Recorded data
****

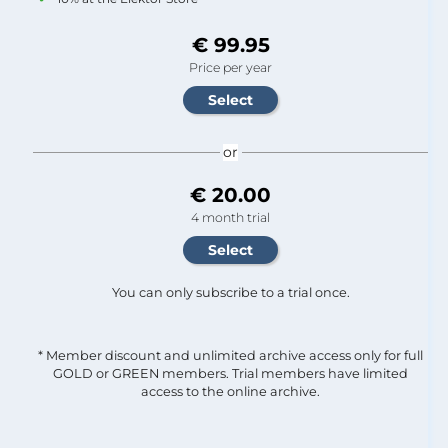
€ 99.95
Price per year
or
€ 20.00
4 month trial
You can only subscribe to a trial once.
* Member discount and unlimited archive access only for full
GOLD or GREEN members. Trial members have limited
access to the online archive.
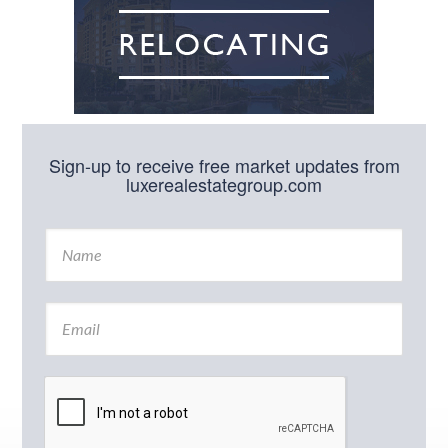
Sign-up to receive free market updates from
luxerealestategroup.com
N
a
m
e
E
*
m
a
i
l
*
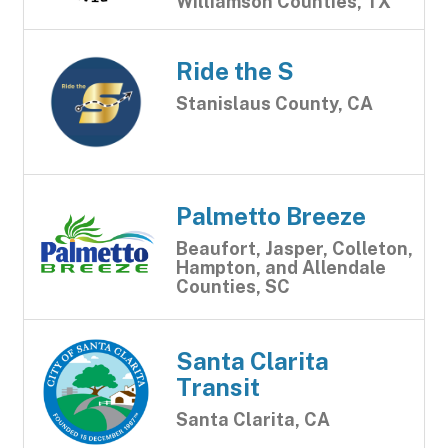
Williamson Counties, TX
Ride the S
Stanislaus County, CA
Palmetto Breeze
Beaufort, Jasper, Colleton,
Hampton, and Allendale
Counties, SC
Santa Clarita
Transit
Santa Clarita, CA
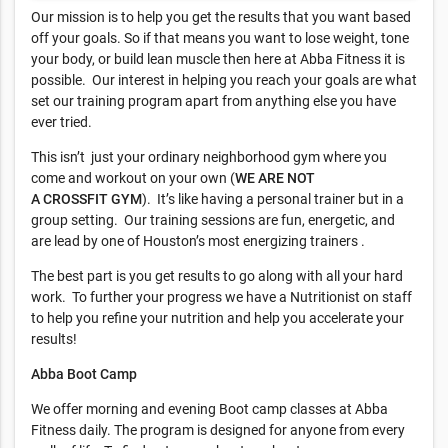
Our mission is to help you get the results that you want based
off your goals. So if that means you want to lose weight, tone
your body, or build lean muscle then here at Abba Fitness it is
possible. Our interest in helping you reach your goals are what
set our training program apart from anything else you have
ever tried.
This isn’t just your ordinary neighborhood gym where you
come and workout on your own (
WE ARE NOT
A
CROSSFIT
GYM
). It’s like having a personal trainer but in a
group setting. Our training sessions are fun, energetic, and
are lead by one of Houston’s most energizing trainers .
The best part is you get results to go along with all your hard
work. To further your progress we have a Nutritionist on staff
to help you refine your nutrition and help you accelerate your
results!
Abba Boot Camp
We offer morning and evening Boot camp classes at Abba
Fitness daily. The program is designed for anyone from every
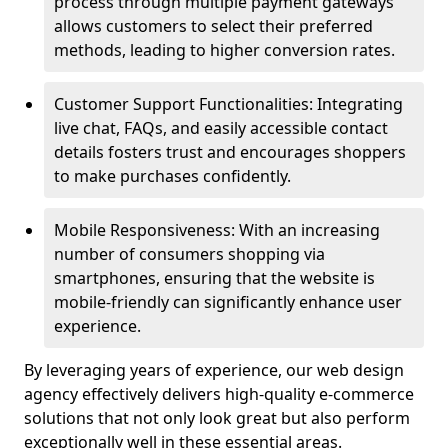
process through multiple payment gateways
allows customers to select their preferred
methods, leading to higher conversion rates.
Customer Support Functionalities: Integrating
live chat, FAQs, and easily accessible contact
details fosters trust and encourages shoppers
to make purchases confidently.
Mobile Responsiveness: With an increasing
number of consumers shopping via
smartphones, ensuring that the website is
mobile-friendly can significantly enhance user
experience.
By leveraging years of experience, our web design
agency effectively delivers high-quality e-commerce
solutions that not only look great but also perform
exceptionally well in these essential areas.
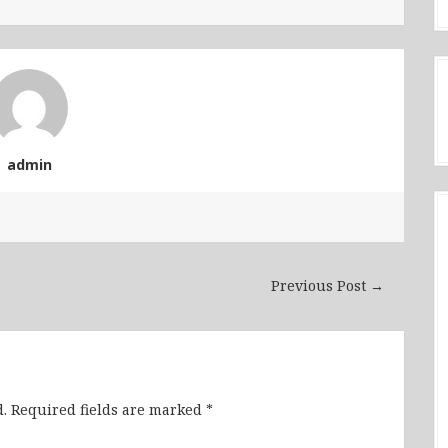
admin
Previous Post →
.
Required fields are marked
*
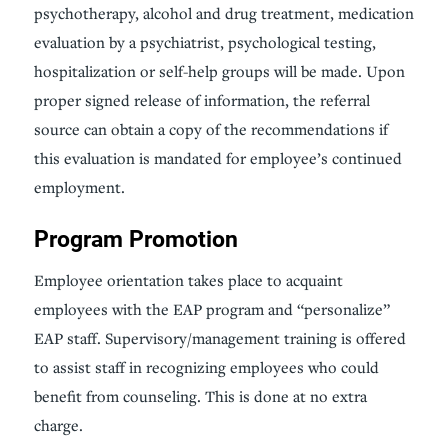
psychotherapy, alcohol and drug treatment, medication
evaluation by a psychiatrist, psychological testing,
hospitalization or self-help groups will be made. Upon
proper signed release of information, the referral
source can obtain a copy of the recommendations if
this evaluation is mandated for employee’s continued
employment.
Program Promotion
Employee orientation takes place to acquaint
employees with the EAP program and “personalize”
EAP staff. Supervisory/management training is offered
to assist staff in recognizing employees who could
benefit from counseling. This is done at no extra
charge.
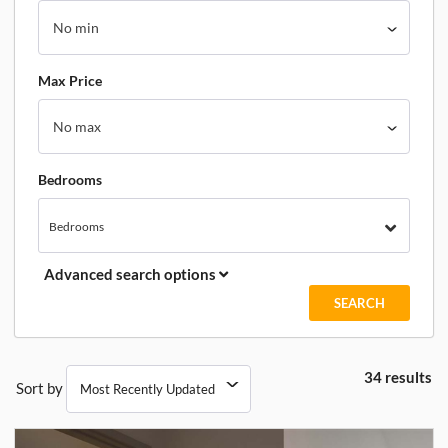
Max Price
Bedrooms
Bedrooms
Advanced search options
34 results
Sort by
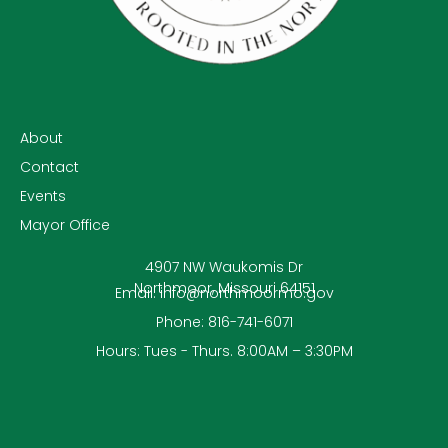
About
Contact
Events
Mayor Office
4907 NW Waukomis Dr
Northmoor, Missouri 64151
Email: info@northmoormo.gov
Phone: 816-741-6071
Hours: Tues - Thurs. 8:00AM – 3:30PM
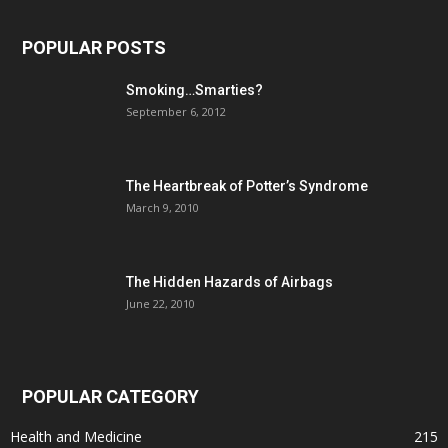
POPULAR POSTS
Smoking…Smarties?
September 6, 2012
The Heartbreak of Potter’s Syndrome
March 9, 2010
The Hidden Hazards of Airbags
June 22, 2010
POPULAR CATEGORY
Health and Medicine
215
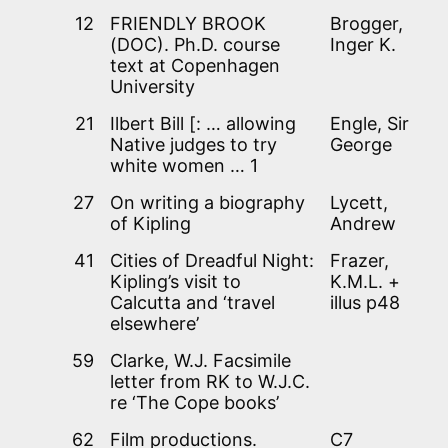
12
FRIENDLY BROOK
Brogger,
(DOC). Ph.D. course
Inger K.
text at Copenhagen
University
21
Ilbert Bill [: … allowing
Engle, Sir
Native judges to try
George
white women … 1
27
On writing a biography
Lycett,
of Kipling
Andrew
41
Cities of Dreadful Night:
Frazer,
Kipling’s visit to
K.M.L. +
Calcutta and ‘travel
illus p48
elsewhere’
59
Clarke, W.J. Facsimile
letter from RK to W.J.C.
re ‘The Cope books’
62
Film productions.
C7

****

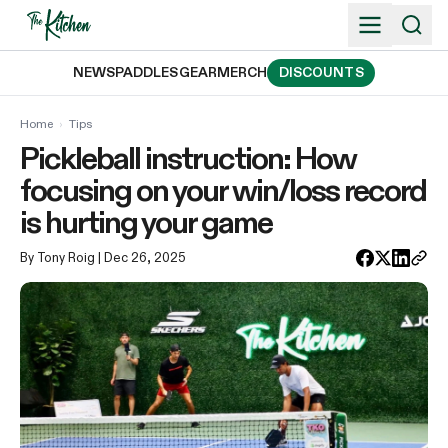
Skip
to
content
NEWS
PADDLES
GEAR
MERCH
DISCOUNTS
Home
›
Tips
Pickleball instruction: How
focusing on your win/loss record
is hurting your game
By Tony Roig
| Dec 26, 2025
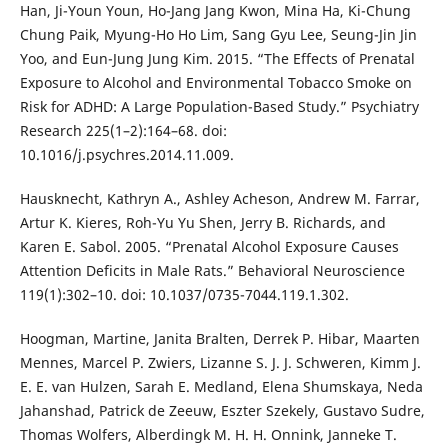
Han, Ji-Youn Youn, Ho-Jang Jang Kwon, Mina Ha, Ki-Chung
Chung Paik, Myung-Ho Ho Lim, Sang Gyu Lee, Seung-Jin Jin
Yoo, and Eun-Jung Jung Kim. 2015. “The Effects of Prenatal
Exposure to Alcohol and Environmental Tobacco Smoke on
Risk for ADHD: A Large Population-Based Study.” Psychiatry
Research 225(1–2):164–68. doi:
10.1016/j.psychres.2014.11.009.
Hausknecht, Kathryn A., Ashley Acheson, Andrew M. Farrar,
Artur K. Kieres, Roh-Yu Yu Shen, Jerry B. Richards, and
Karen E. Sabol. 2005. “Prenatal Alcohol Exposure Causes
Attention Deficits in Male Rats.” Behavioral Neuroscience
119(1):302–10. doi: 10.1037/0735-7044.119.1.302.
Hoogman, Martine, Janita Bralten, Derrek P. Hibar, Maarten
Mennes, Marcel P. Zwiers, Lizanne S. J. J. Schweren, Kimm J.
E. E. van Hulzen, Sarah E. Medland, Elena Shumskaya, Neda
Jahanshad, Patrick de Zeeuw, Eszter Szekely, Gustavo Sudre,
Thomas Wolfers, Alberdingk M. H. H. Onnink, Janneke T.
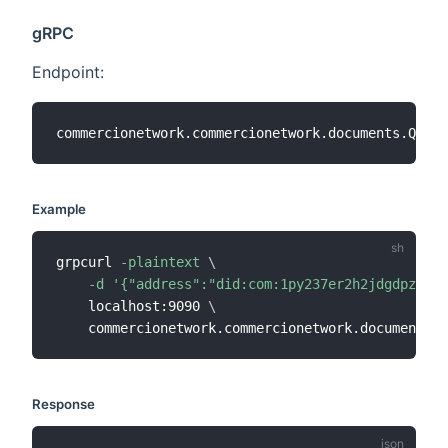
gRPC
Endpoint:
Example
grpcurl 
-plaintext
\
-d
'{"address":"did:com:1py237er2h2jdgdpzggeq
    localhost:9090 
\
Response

****

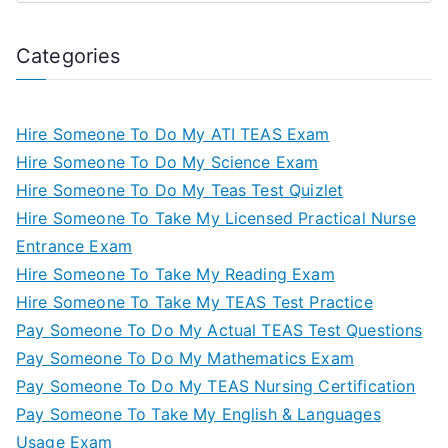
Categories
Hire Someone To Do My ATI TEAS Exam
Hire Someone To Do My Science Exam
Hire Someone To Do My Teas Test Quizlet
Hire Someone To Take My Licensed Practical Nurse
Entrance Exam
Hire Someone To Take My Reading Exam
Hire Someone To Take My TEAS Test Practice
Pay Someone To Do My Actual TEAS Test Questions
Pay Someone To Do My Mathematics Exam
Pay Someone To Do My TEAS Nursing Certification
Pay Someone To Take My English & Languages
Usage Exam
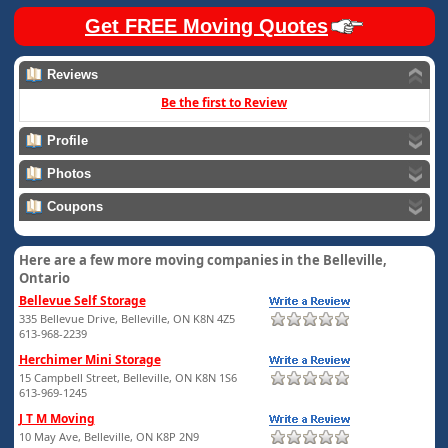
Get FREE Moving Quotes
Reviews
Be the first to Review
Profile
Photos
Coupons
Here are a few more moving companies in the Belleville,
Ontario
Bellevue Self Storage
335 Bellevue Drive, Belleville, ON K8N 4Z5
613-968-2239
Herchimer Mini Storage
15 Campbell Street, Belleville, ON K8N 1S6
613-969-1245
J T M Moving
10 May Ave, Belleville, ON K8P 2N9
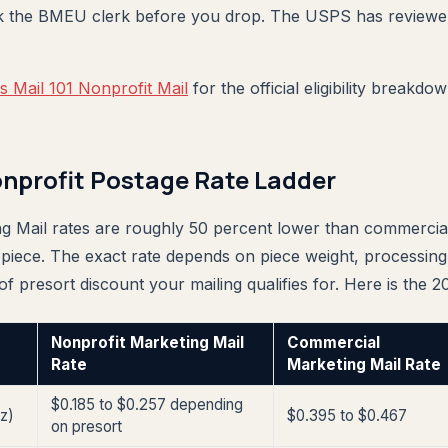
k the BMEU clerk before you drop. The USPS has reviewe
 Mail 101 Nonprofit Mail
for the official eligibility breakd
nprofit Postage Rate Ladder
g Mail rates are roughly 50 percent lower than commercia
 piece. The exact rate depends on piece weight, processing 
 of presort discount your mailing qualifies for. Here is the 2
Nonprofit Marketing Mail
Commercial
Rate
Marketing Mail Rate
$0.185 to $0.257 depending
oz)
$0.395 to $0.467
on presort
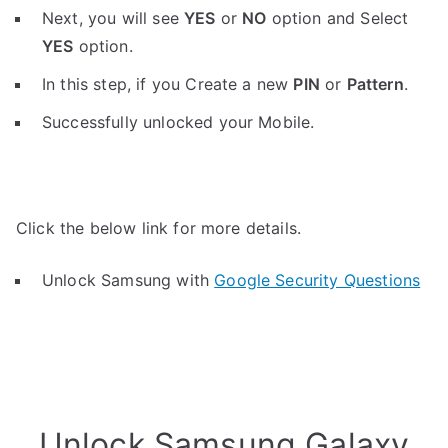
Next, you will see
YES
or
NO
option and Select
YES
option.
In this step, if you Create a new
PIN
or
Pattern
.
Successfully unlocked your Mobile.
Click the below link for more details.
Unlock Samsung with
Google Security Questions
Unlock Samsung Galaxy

****

# DIRECTIONS FOR THIS TASK:
Copy each line in the data that holds the word "Someone".

# SOLUTION TO THIS EXERCISE:
Hire Someone To Do My ATI TEAS Exam
Hire Someone To Do My Science Exam
Hire Someone To Do My Teas Test Quizlet
Hire Someone To Take My Licensed Practical Nurse
Hire Someone To Take My Reading Exam
Hire Someone To Take My TEAS Test Practice
Pay Someone To Do My Actual TEAS Test Questions
Pay Someone To Do My Mathematics Exam
Pay Someone To Do My TEAS Nursing Certification
Pay Someone To Take My English & Languages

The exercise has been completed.